◆ **Material shown**
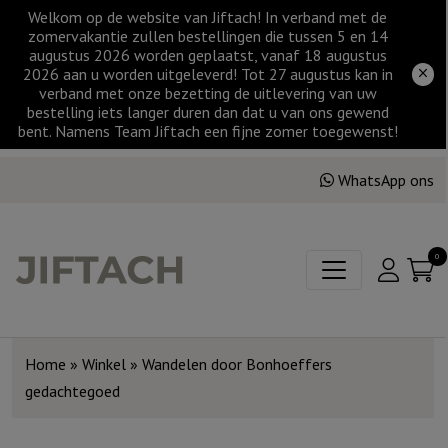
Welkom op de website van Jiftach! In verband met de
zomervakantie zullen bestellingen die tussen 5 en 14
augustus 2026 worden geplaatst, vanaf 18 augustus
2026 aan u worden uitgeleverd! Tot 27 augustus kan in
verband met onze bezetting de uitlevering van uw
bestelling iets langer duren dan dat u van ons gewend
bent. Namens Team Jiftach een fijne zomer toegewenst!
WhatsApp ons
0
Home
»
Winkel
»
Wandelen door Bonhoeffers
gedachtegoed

==

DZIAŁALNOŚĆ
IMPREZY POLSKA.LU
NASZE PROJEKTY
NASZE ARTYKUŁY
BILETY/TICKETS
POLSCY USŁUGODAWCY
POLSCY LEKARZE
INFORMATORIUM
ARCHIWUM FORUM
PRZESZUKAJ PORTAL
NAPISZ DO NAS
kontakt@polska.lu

◆ **Task to carry out**
Take each line of the material that contains the word "verband" and list it.

◆ **Written response**
Welkom op de website van Jiftach! In verband met de
verband met onze bezetting de uitlevering van uw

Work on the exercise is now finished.